Fixed-Time Stochastic Learning From Human-UAV Interaction With State-Input Constraints
Junkai Tan, Shuangsi Xue, Qingshu Guan, Zihang Guo, Hui Cao, Badong Chen
Abstract
Human-unmanned aerial vehicle (UAV) collaboration requires control frameworks that are both efficient and safe. This article introduces a stochastic fixed-time inverse optimal control (FxT-IOC) approach designed for such systems. The proposed framework constructs IOC, enabling the extraction of human operator intent.
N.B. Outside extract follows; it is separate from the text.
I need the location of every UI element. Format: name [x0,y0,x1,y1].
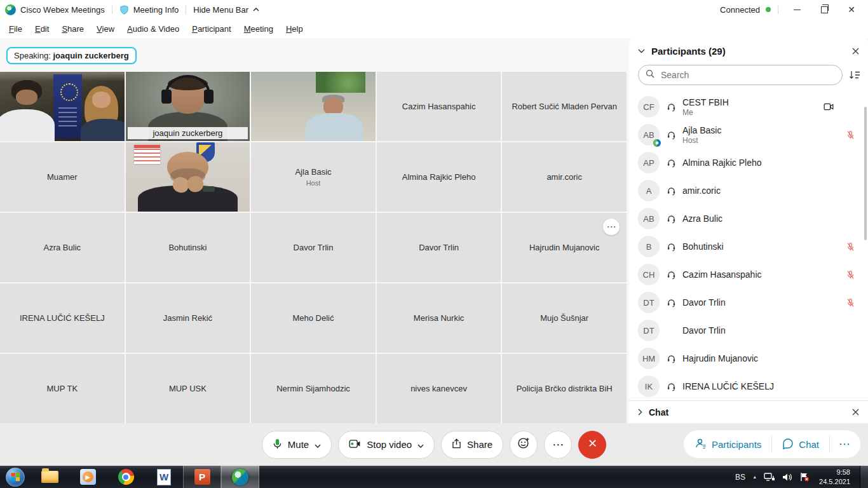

It features a FxT adaptive learning mechanism that guarantees parameter convergence within a predetermined time, irrespective of initial conditions. Crucially, the design explicitly incorporates prescribed performance control (PPC) to enforce state constraints while handling input saturation, ensuring operational safety and reliability. Rigorous theoretical analysis establishes the FxT stability of the learning process and the closed-loop system under these constraints. The effectiveness of the FxT-IOC framework is validated through comprehensive numerical simulations and physical hardware experiments, demonstrating superior trajectory tracking precision, accelerated learning convergence, and robust constraint satisfaction compared to human demonstrations. This work offers a principled and practical solution for developing high-performance, reliable human-UAV collaborative systems.